Yesus sendiri sejak awal mula karyaNya, memerlukan komunitas. Komunitas para murid yang Dia pilih lahir dari pribadi dengan segala kelemahan, kerapuhan dan kekuatan mereka. Selama hidupnya Yesus mendidik para murid akan pentingnya komunitas. Dalam komunitas yang dibentukNya itu, Yesus mau menekankan bagaimana mereka dapat belajar mencintai daripadanya. Yesus sendiri berpesan,”..sebab aku telah mengasihi kamu, demikian pula kamu harus saling mengasihi.”(Yoh 13:34). Secara lebih nyata, Yesus memberi kesempatan bagi mereka untuk berani menerima kelemahan dan kerapuhan mereka; namun mendorong untuk menyikapinya secara lebih tepat. Thomas yang kurang percaya, Petrus yang sombong emosional, berpikir pendek, iri hati; Yohanes dan Yakobus yang haus posisi dan sebagainya. Yudaspun tetap diberi kesempatan berbuat salah/dosa. Sikap terhadap kelemahan itulah yang paling utama. Yesus tetap mencintai dan meminta muridNya juga mencintai orang yang “lemah dan jatuh dalam kesalahannya”. Rasul Paulus sendiri menyatakan,”dosa semakin bertambah, rahmat semakin berlimpah,”. Dia meyakini, bahwa justru dalam kelemahanlah rahmat Tuhan semakin dirasakannya.” Hal ini bukan berarti kita boleh berbuat salah dan dosa seenaknya, melainkan kita diundang untuk semakin mengenal kelemahan kita, menerimanya tanpa menghindari-mengingkari.
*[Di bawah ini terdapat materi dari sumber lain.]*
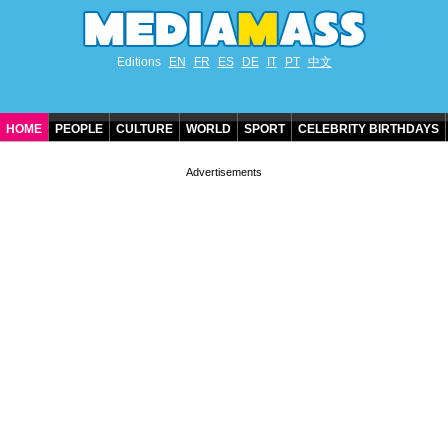
Editions
EN
FR
ES
DE
IT
PT
中文
HOME
PEOPLE
CULTURE
WORLD
SPORT
CELEBRITY BIRTHDAYS
CONTACT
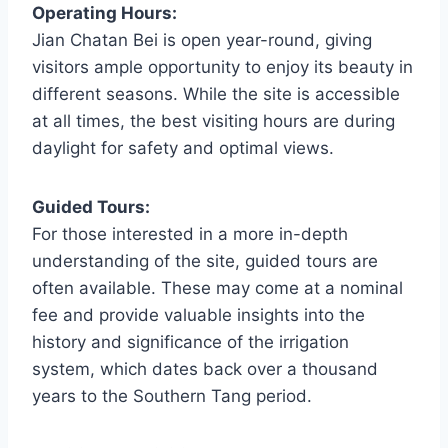
Operating Hours:
Jian Chatan Bei is open year-round, giving
visitors ample opportunity to enjoy its beauty in
different seasons. While the site is accessible
at all times, the best visiting hours are during
daylight for safety and optimal views.
Guided Tours:
For those interested in a more in-depth
understanding of the site, guided tours are
often available. These may come at a nominal
fee and provide valuable insights into the
history and significance of the irrigation
system, which dates back over a thousand
years to the Southern Tang period.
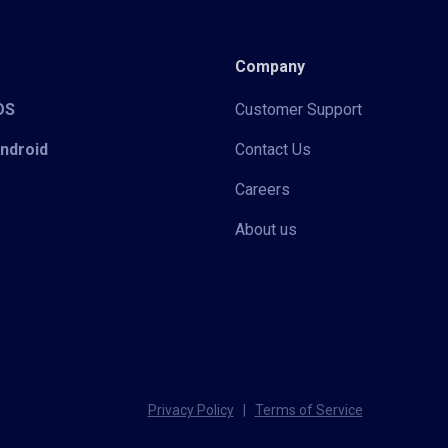
Company
iOS
Customer Support
Android
Contact Us
Careers
About us
Privacy Policy
|
Terms of Service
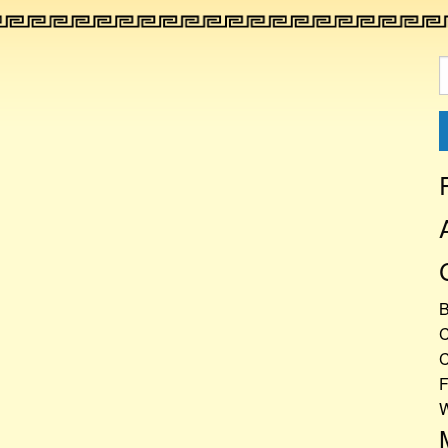
S
f
C
C
F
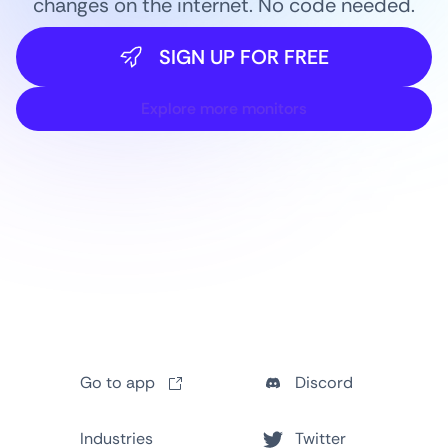
changes on the internet. No code needed.
SIGN UP FOR FREE
Explore more monitors
Go to app
Discord
Industries
Twitter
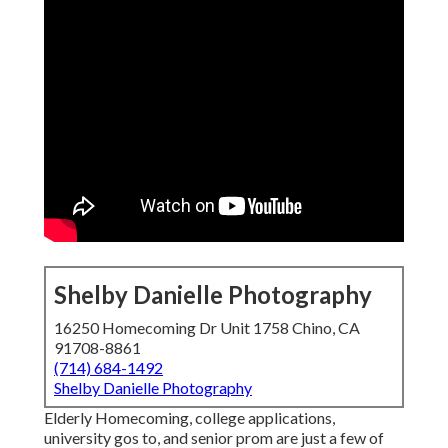
Shelby Danielle Photography
16250 Homecoming Dr Unit 1758 Chino, CA
91708-8861
(714) 684-1492
Shelby Danielle Photography
Elderly Homecoming, college applications,
university gos to, and senior prom are just a few of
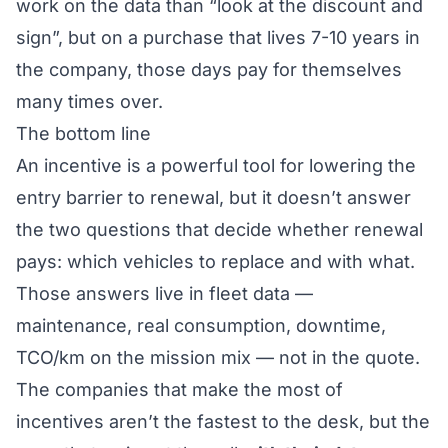
work on the data than “look at the discount and
sign”, but on a purchase that lives 7-10 years in
the company, those days pay for themselves
many times over.
The bottom line
An incentive is a powerful tool for lowering the
entry barrier to renewal, but it doesn’t answer
the two questions that decide whether renewal
pays:
which
vehicles to replace and
with what
.
Those answers live in fleet data —
maintenance, real consumption, downtime,
TCO/km on the mission mix — not in the quote.
The companies that make the most of
incentives aren’t the fastest to the desk, but the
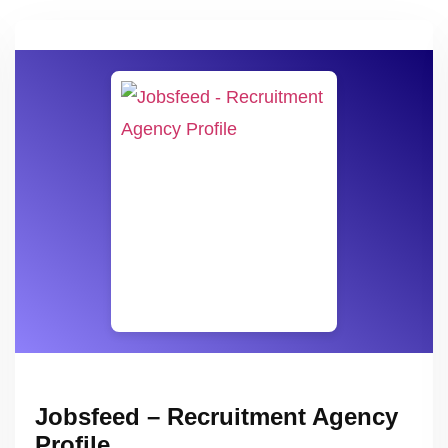
Jobsfeed – Recruitment Agency
Profile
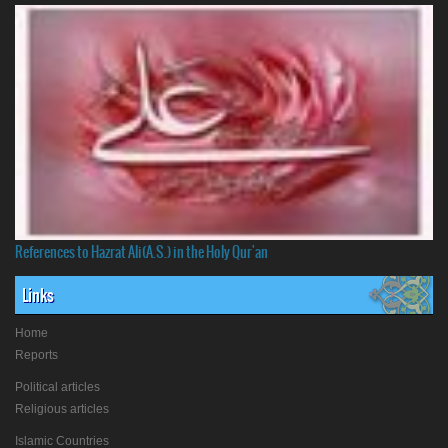
References to Hazrat Ali(A.S.) in the Holy Qur'an
Links
Home
Reports
Political articles
Religious articles
Islamic Countries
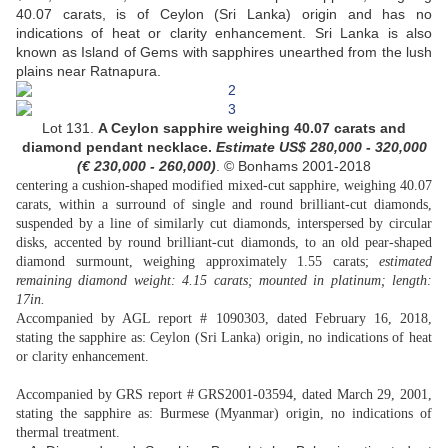
40.07 carats, is of Ceylon (Sri Lanka) origin and has no
indications of heat or clarity enhancement. Sri Lanka is also
known as Island of Gems with sapphires unearthed from the lush
plains near Ratnapura.
Lot 131.
A Ceylon sapphire weighing 40.07 carats and
diamond pendant necklace.
Estimate US$
280,000 - 320,000
(
€ 230,000 - 260,000
)
. © Bonhams 2001-2018
centering a cushion-shaped modified mixed-cut sapphire, weighing 40.07
carats, within a surround of single and round brilliant-cut diamonds,
suspended by a line of similarly cut diamonds, interspersed by circular
disks, accented by round brilliant-cut diamonds, to an old pear-shaped
diamond surmount, weighing approximately 1.55 carats;
estimated
remaining diamond weight: 4.15 carats; mounted in platinum; length:
17in.
Accompanied by AGL report # 1090303, dated February 16, 2018,
stating the sapphire as: Ceylon (Sri Lanka) origin, no indications of heat
or clarity enhancement.
Accompanied by GRS report # GRS2001-03594, dated March 29, 2001,
stating the sapphire as: Burmese (Myanmar) origin, no indications of
thermal treatment.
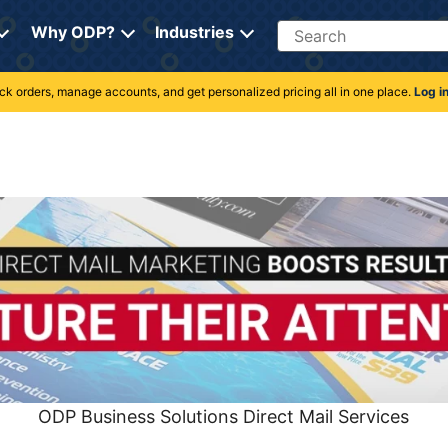
Search
Why ODP?
Industries
rack orders, manage accounts, and get personalized pricing all in one place.
Log i
ODP Business Solutions Direct Mail Services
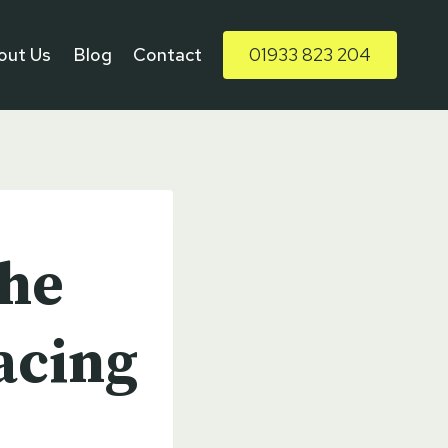
out Us
Blog
Contact
01933 823 204
The
acing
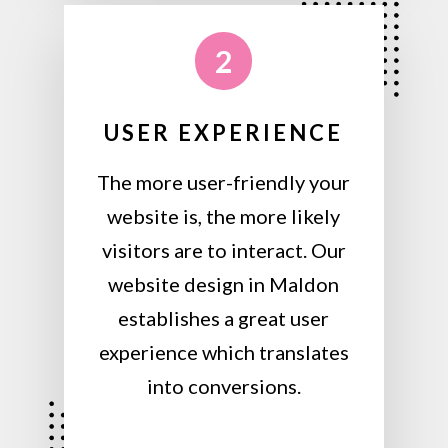
2
USER EXPERIENCE
The more user-friendly your
website is, the more likely
visitors are to interact. Our
website design in Maldon
establishes a great user
experience which translates
into conversions.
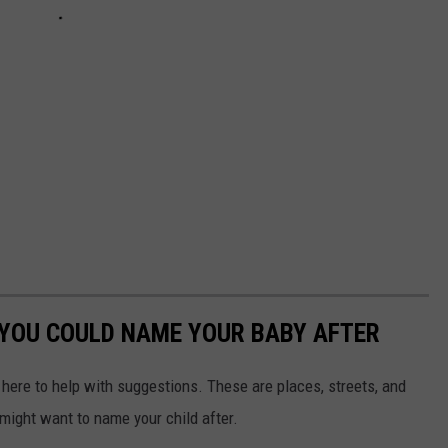
YOU COULD NAME YOUR BABY AFTER
e here to help with suggestions. These are places, streets, and
might want to name your child after.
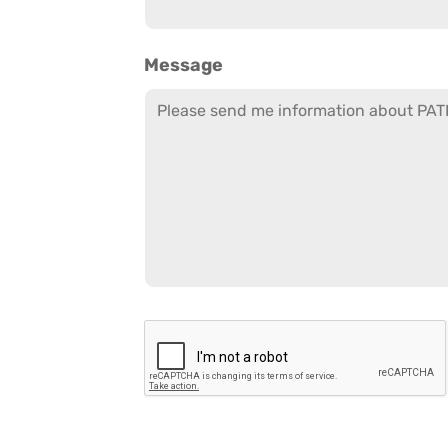
Message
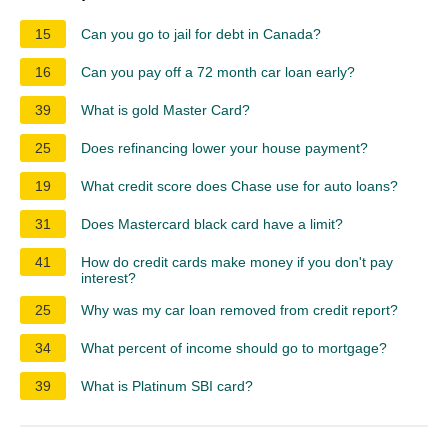
15
Can you go to jail for debt in Canada?
16
Can you pay off a 72 month car loan early?
39
What is gold Master Card?
25
Does refinancing lower your house payment?
19
What credit score does Chase use for auto loans?
31
Does Mastercard black card have a limit?
41
How do credit cards make money if you don't pay
interest?
25
Why was my car loan removed from credit report?
34
What percent of income should go to mortgage?
39
What is Platinum SBI card?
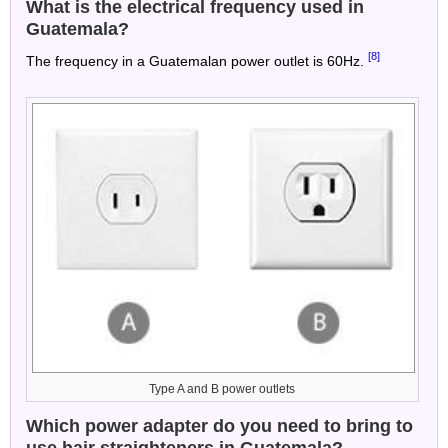
What is the electrical frequency used in
Guatemala?
[8]
The frequency in a Guatemalan power outlet is 60Hz.
Type A and B power outlets
Which power adapter do you need to bring to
Sikap iman yang diharapkan kita diminta melihat kelemahan kita dan menjadikan kita semakin mengenal diri kita semakin mendalam. Kita tidak lari dari penerimaan atas kelemahan kita, melainkan menerimanya sebagai bagian dari diri kita, dan akhirnya kita akan semakin lebih manusiawi. Komunitas yang hendak kita bangun adalah komunitas yang kita pandang sebagai komunitas yang memberi ruang bagiku yang berbuat salah ini; dan tetap merasakan bahwa aku dicintai dan diterima oleh anggota komunitasku tanpa merasa aku dihakimi. Dengan komunitas demikian aku akan merasa bahagia, krasan, senang, at home dengan komunitasku karena aku dibentuk dan didewasakan oleh perjumpaan mendalam dan personal dalam komunitas.

Refleksi Pribadi
1.      Setelah membaca bahan di atas, bagian pokok refleksi manakah yang menarik, menyentuh atau memberikan inspirasi bagi refleksiku? Mengapa?
2.      Bagaimana pengalamanku bila aku merasa “lemah” di dalam kebersamaan komunitasku selama ini?
3.      Sumbangan berharga apakah yang aku rasakan dari komunitasku dalam proses kedewasaanku secara pribadi, rohani dan panggilanku selama ini?